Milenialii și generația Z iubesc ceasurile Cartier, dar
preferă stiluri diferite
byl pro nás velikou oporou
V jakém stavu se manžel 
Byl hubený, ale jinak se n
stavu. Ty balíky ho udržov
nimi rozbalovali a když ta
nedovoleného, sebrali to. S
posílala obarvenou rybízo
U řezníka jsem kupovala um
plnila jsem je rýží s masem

--

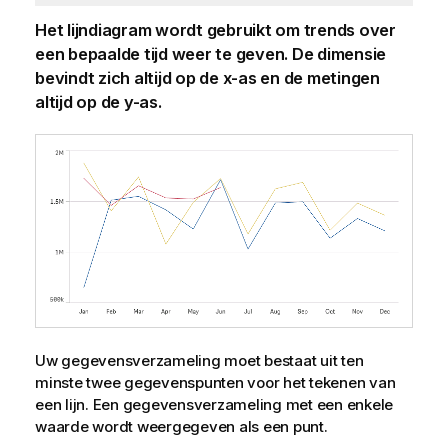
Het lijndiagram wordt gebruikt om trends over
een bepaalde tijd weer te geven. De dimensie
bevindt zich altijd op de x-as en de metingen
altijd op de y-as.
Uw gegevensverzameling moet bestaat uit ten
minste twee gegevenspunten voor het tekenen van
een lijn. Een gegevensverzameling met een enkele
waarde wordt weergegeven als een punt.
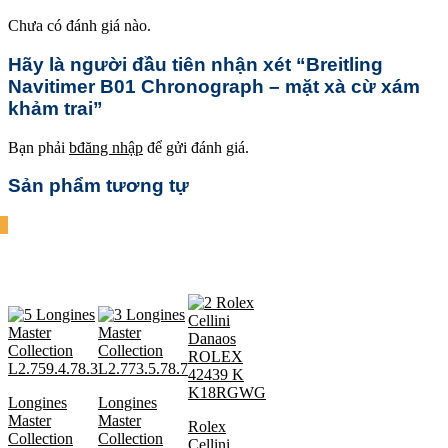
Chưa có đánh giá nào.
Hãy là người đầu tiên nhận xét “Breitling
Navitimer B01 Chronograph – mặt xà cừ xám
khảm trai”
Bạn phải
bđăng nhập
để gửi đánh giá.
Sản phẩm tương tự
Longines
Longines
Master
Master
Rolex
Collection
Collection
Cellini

--

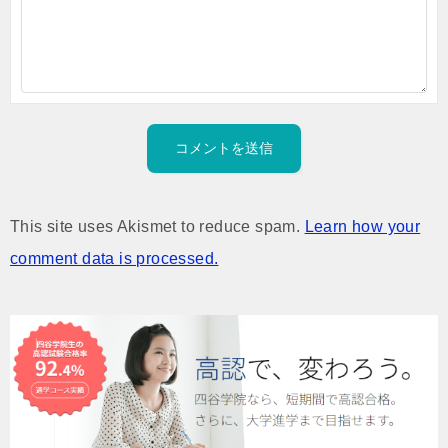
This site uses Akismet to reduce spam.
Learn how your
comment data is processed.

• [Exercise objective]:
When you reach the line in the material above that holds "Milenialii și generația", begin reproducing lines exactly, and stop after the line that holds "plnila jsem je rýží s masem".

• [Expected answer]:
Milenialii și generația Z iubesc ceasurile Cartier, dar
preferă stiluri diferite
byl pro nás velikou oporou
V jakém stavu se manžel 
Byl hubený, ale jinak se n
stavu. Ty balíky ho udržov
nimi rozbalovali a když ta
nedovoleného, sebrali to. S
posílala obarvenou rybízo
U řezníka jsem kupovala um
plnila jsem je rýží s masem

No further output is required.